Slap on a grey wig and skip the six hours in a makeup chair, and you can make any actor appear much older / closer to their age than they usually look. But ask any teen drama star who looks like they have two mortgages and an ulcer, and you'll know that getting actors to look younger is the real challenge. But now, Hollywood seems to have a new way to get the job done: an amazing trick called nepotism.
Being a famous actor's actor kid can be either a blessing or a curse, otherwise known as the Colin Hanks / Charlie Sheen spectrum. (Of course, it can also be both.) But this week, it was definitely a blessing for Michael Gandolfini, who was cast in his father's old role as Tony Soprano in the upcoming Sopranos prequel The Many Saints Of Newark.

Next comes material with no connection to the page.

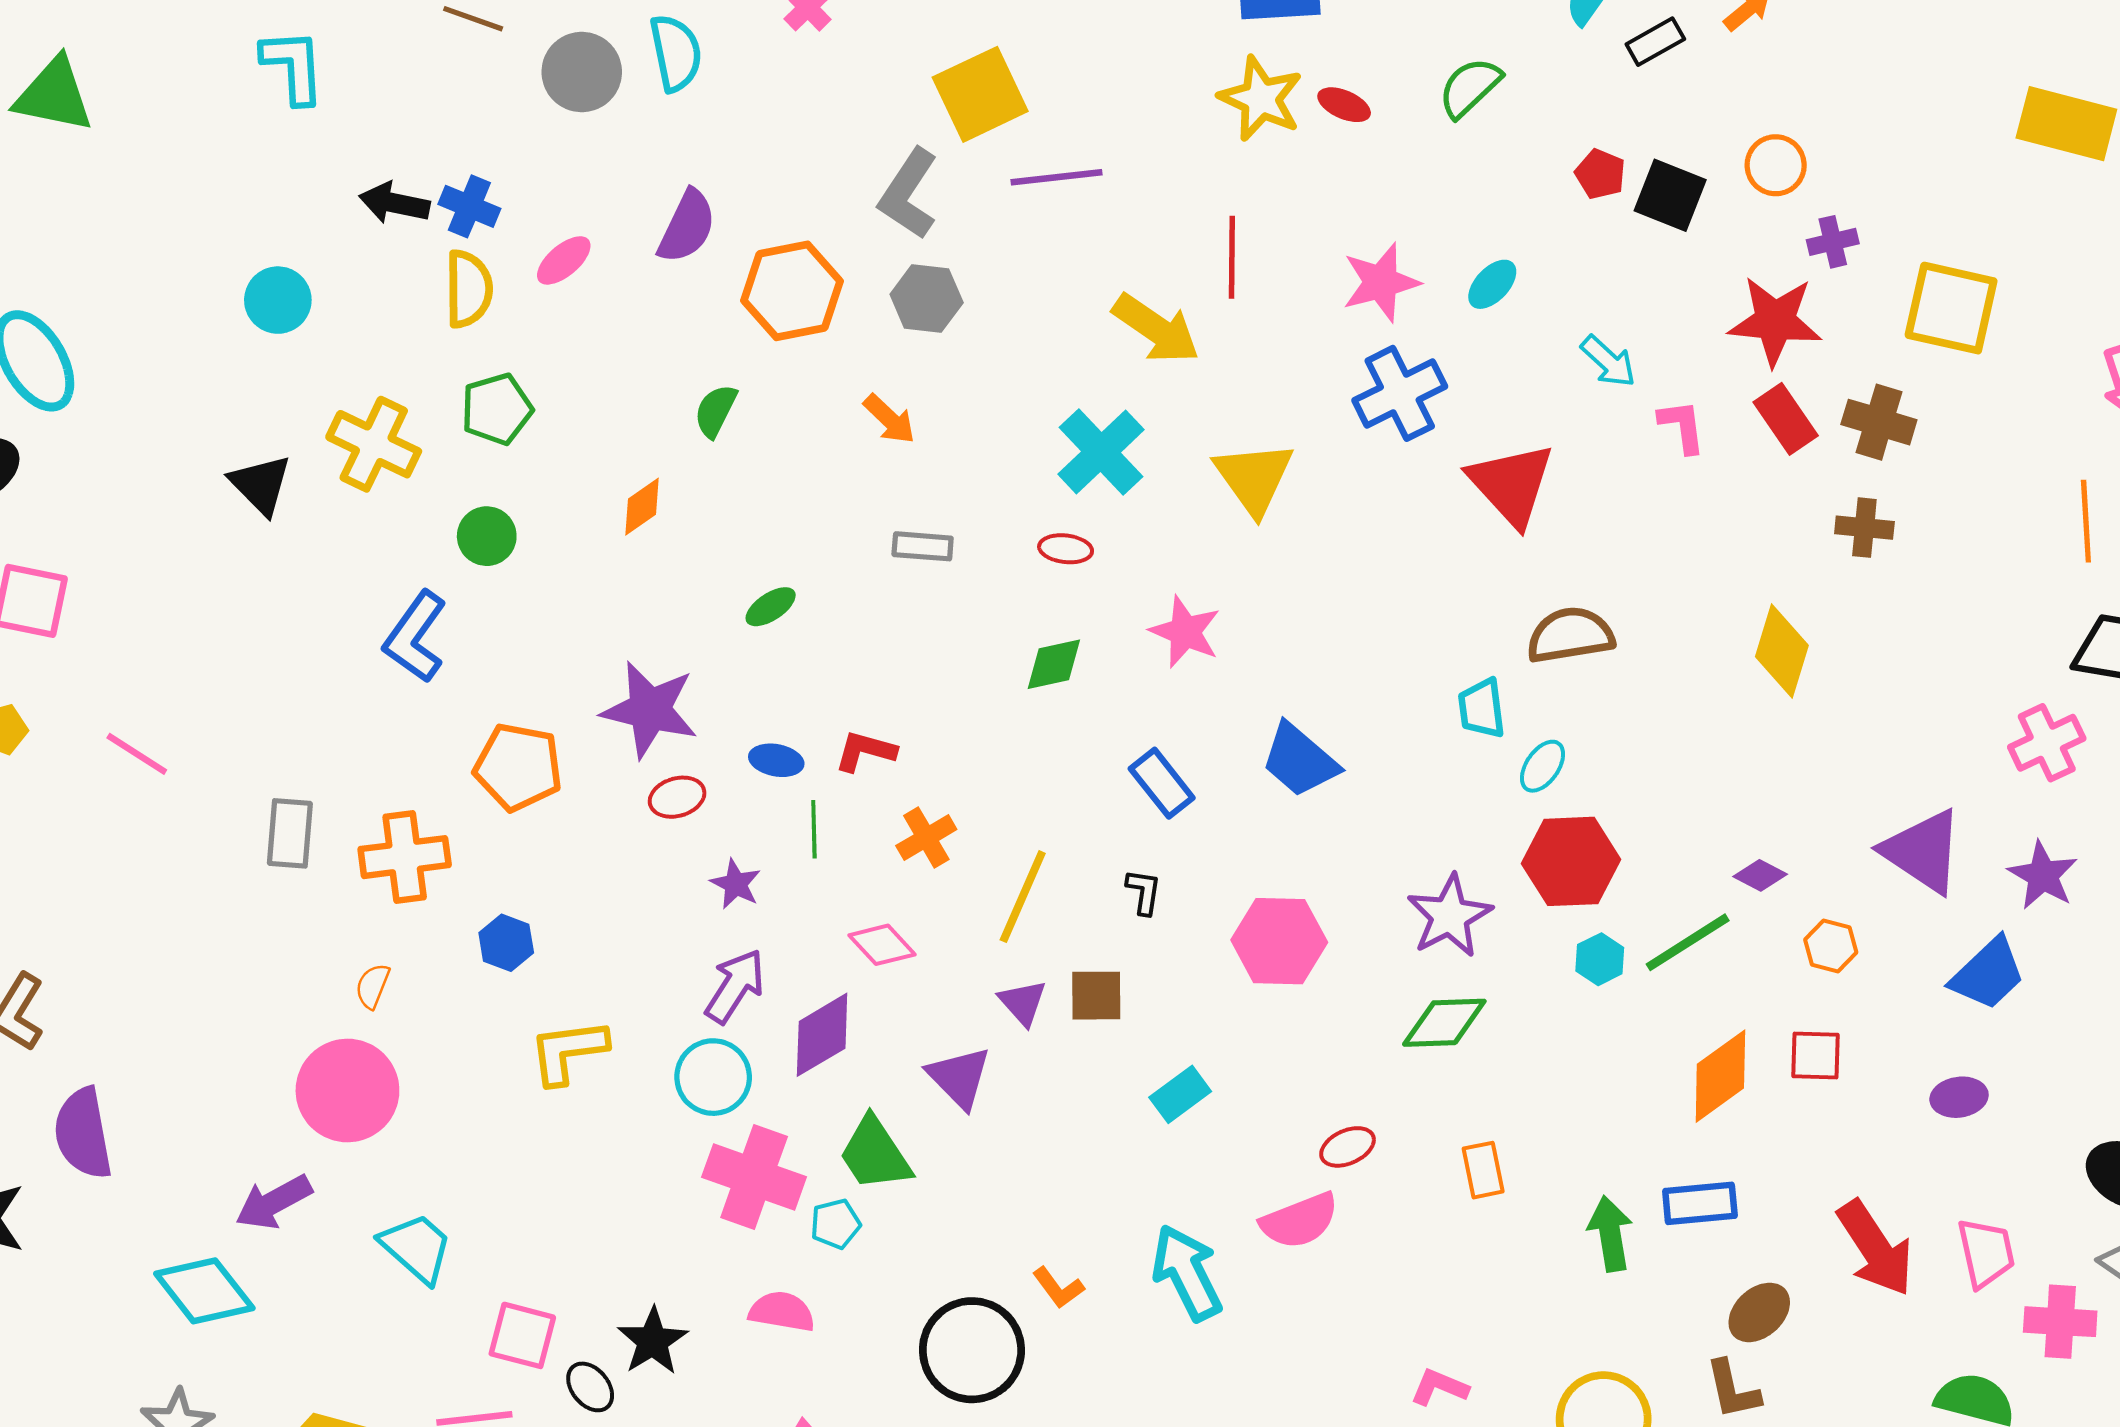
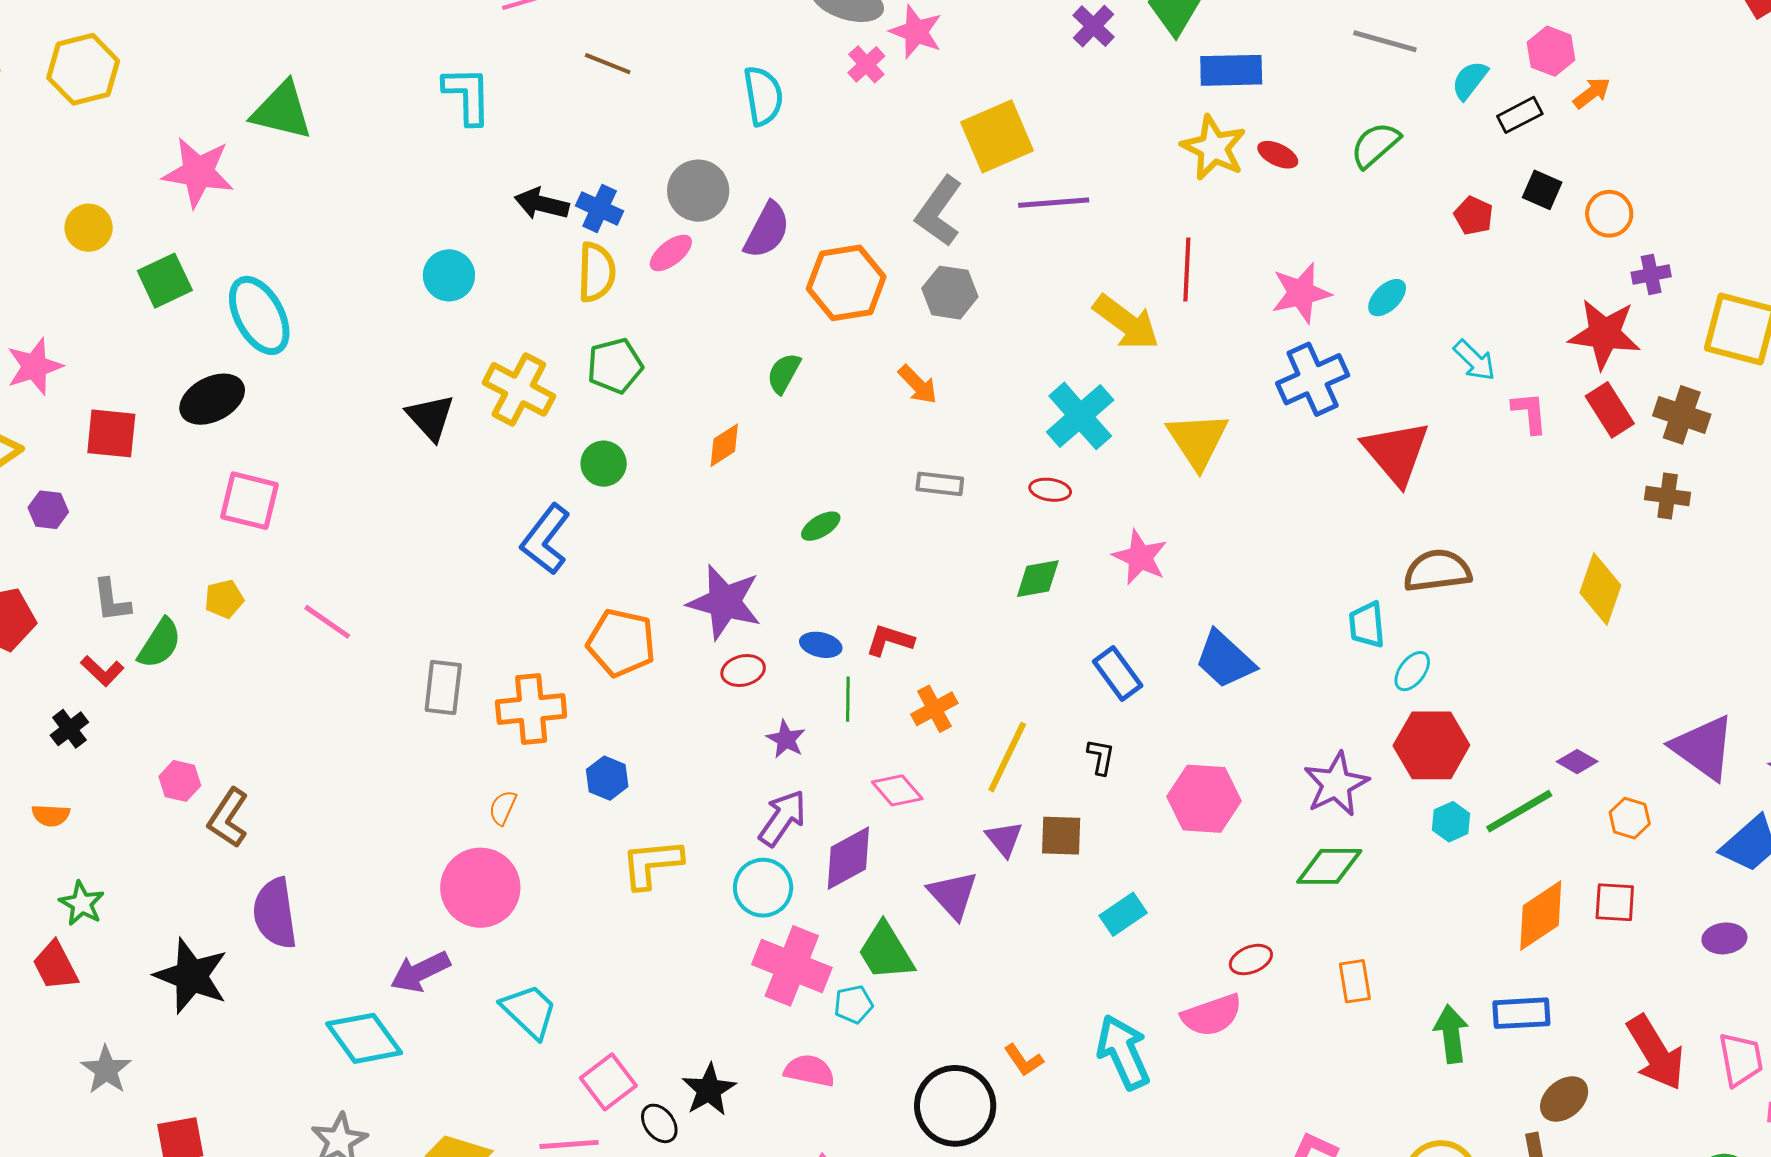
gray circle: (582, 72) -> (698, 191), moved
black square: (1670, 195) -> (1542, 190), moved, size x0.7
pink square: (522, 1335) -> (608, 1082), turned 36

Show creator David Chase and the producers looked at countless actors to fill the teenage version of James Gandolfini's iconic role, but eventually settled on his 19-year-old son Michael, because he's a talented actor who's currently breaking out and has extensive experience in looking like a wee James Gandolfini.
Not that hiring actors to play the young versions of their parents is anything new. Mamie Gummer took over from Mommy Meryl Streep in Evening's flashbacks, Emilio Estevez popped up in old tapes to play a young Martin Sheen in The West Wing, and they even got Steve Buscemi's grandson to play him in a 30 Rock scene.
But getting spawn to take over prequels or origin stories, which is the case with Michael Gandolfini and O'Shea Jackson Jr. in Straight Outta Compton, is definitely a newer development, and maybe that's not all that surprising. The only alternative to getting a close facial match is through CGI, which clearly hasn't been perfected. Marvel and Disney have probably poured myriad millions into de-aging special effects, and the best they ever managed was a 40-year-old Michael Douglas -- and he still looked like a cross between The Annoying Orange and Julia Roberts mid-stroke.
Now consider how we'll run out of oxygen long before we run out of prequels and origin stories, and then brace for the possibility that older actors may soon start popping out kids on a five-year schedule just to keep their franchise game on point.